Over the very long term whatever storage medium you use your data should be copied to new media every now and then. Fresh new disks or SSD.
I still have some music on my Synology NAS with the disks in a RAID configuration but those disk drives will eventually fail one by one. Rather than replacing one at a time it is best to consider replacing them all once failures start to occur. And keep a set of separate backup disks that you also check now and then and replace with new disks. Just stashing them away is not enough. Check them every few years to make sure you can still access the data on them.
But now we're getting extreme. Just how long do you want to archive your music?
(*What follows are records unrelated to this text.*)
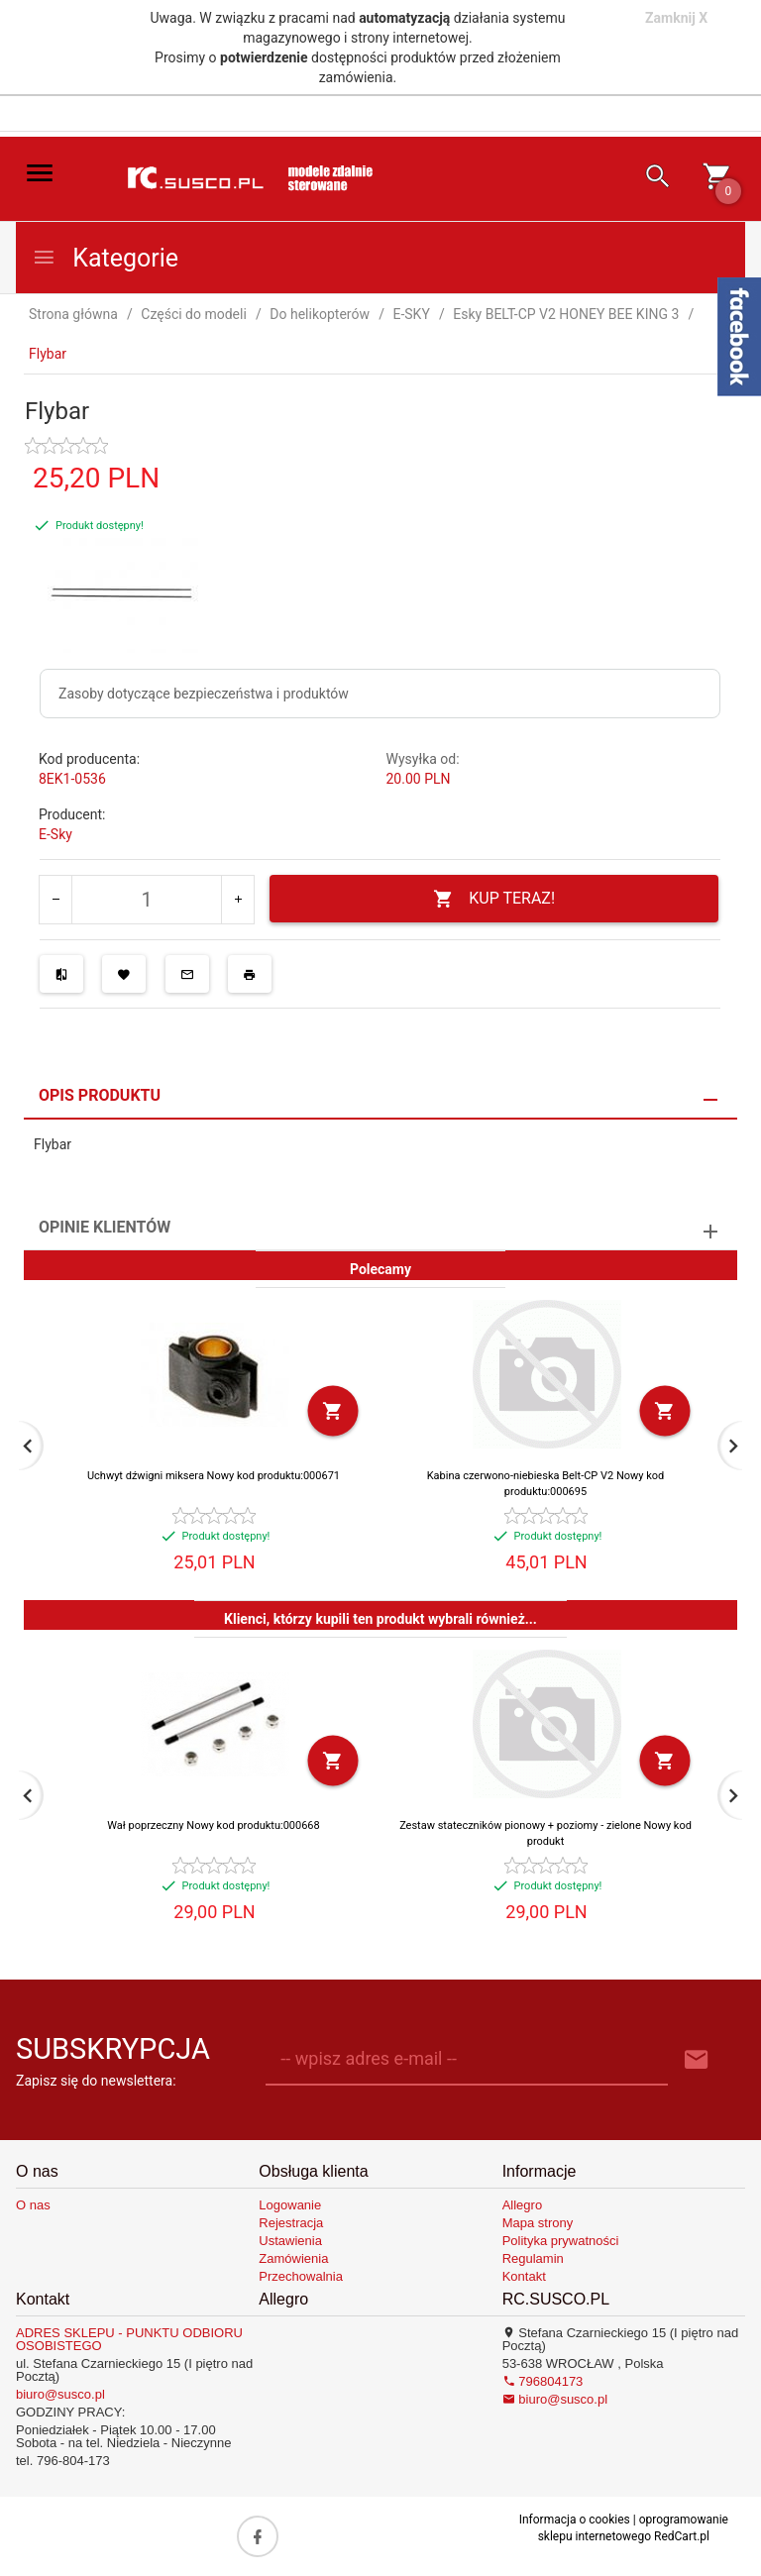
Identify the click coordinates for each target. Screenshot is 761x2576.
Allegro (522, 2205)
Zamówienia (293, 2258)
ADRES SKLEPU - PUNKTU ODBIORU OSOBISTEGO (129, 2339)
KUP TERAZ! (494, 899)
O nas (33, 2205)
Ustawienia (290, 2240)
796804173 (543, 2381)
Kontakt (524, 2276)
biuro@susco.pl (60, 2394)
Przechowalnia (301, 2276)
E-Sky (55, 834)
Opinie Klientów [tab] (104, 1227)
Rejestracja (291, 2222)
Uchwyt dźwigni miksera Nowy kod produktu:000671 (213, 1475)
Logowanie (290, 2205)
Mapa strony (538, 2222)
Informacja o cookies (574, 2519)
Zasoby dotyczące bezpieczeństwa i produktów (203, 693)
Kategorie (105, 258)
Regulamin (533, 2258)
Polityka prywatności (560, 2240)
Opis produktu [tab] (100, 1095)
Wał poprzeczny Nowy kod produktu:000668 (213, 1825)
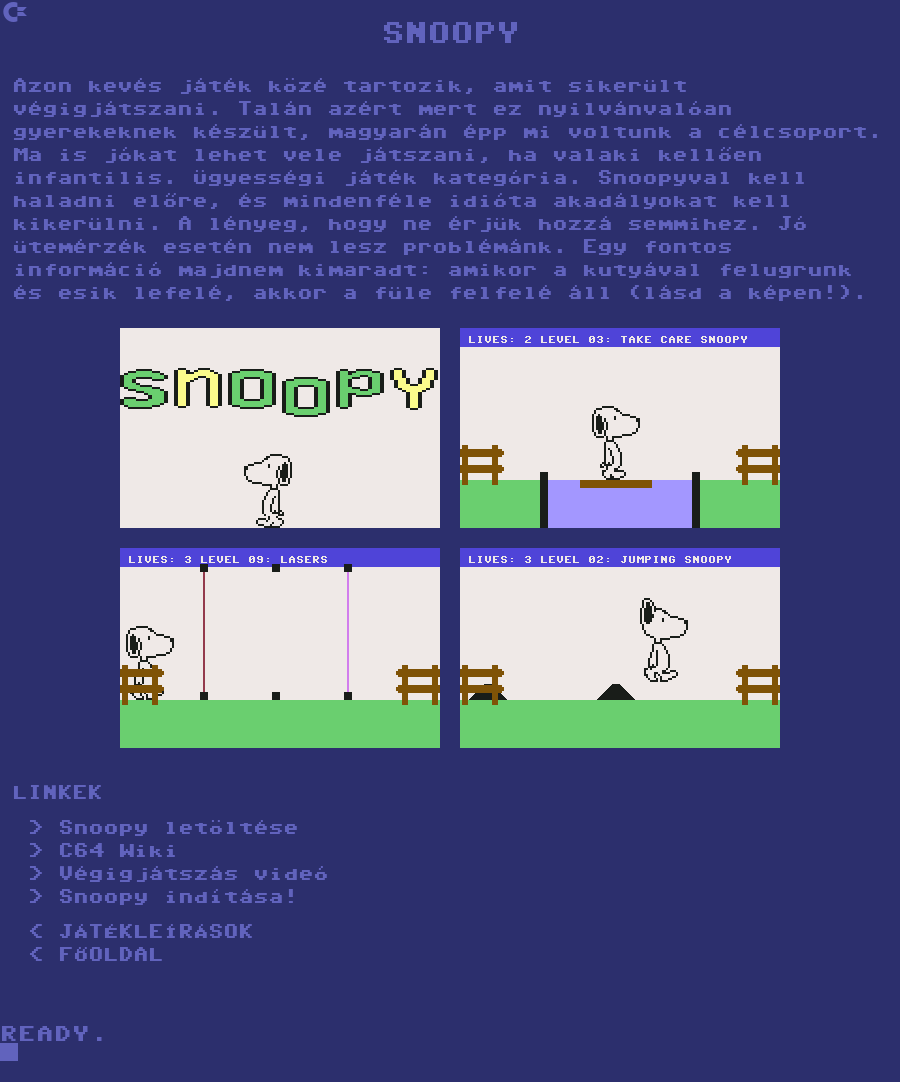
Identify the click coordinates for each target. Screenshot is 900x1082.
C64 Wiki (118, 852)
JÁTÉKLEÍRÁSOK (155, 933)
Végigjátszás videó (193, 875)
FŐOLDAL (110, 956)
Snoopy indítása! (178, 898)
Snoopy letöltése (178, 829)
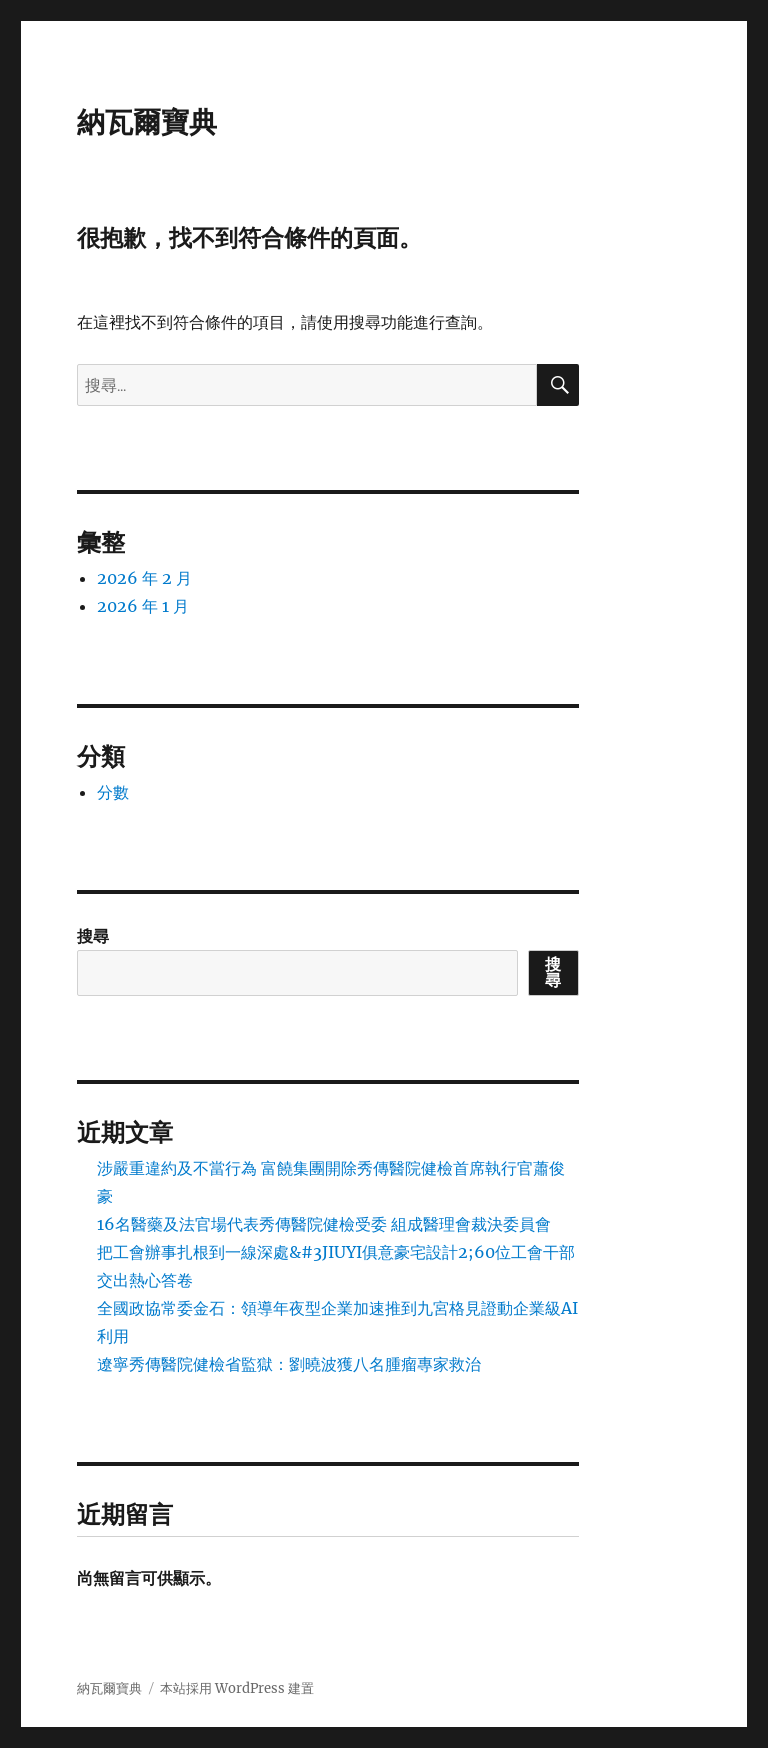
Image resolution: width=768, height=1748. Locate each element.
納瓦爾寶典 (147, 122)
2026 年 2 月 (144, 578)
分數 (113, 792)
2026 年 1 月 (143, 606)
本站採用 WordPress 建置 (237, 1688)
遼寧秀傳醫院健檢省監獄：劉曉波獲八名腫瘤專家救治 (289, 1364)
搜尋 (93, 936)
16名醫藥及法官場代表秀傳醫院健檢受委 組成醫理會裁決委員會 (324, 1224)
When I'm dead I no longer care. Will kids want my crap? Hell no! Besides, everything I have on disk is available via several high quality music streaming services. If I lost my entire hard disk based music collection today it wouldn't matter much.
I sold off most of my CD's and LP's a few years back.
Stream baby, stream !
Follow Ups:
Earlier this week I lost access to an external HHD that holds a massive amount of music, videos, photos, personal docs, big spreadsheets. No recent backup... only way too old partial exists. Not a good start to my day. Damn you, Byrd.
Messed around a bit with no luck getting access. Returned later, prepared to rebuild my budget. Wo! The drive was back. I immediately backed up to the internal HHD and SSD drives, and after that a new SSD I bought last year and stupidly never put it to use.
I'm backed up now!
Your interest may vary but the results will be same. (Byrd 2020)
I can't compete with the dead. (Buck W. 2010)
Cowards can't be heroes. (Byrd 2017)
Why don't catfish have kittens? (Moe Howard 1937)
It's good to check on those old HDD and SSD now and then that have been sitting on a shelf.One of my first SSD's many years ago was a 128GB unit. I later upgraded to 512GB and placed the 128GB SSD in a drawer. When I went back to the 128GB SSD a couple years later to see what I had on it, it was toast. I couldn't access that SSD at all. SSD's in particular are not something you store away for a prolonged period of time w/o ever powering them ON. They WILL lose their data. HDD's are actually better in this regard.
Edits: 09/13/24
SSD's in particular are not something you store away for a prolonged period of time w/o ever powering them ON. They WILL lose their data.
The pair of 120 GB SSDs I store are regularly rotated for latest Carbon Copy Cloner image of the MacMini.
I didn't know that, so thank you. I just powered mine up.
...historically the early SSDs were more prone to data loss if not powered ON occasionally.